-------- Input records

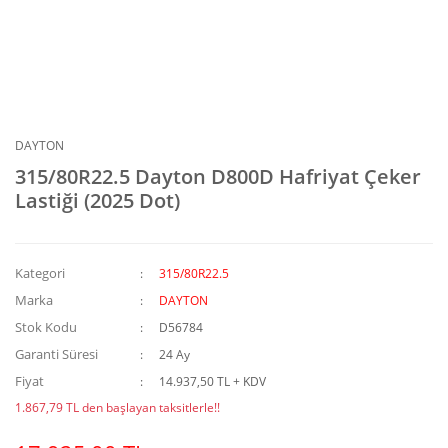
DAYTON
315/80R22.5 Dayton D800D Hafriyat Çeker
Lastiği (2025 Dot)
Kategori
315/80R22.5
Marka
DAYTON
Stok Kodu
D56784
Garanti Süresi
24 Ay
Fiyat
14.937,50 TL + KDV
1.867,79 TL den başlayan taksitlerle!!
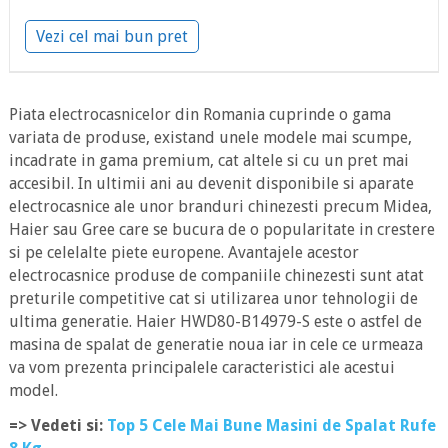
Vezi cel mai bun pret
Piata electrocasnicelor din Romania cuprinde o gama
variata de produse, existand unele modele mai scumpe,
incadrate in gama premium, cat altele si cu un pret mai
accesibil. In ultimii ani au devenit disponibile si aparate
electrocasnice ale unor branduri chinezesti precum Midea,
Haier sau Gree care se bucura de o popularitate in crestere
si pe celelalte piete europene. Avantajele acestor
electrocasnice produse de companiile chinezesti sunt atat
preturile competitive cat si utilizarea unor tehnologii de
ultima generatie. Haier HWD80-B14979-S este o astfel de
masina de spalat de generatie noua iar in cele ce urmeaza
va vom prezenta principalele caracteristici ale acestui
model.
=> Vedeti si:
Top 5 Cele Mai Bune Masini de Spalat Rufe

----------------

The task: Copy every line from the records above that contains the word "generatie".

Task answer:
ultima generatie. Haier HWD80-B14979-S este o astfel de
masina de spalat de generatie noua iar in cele ce urmeaza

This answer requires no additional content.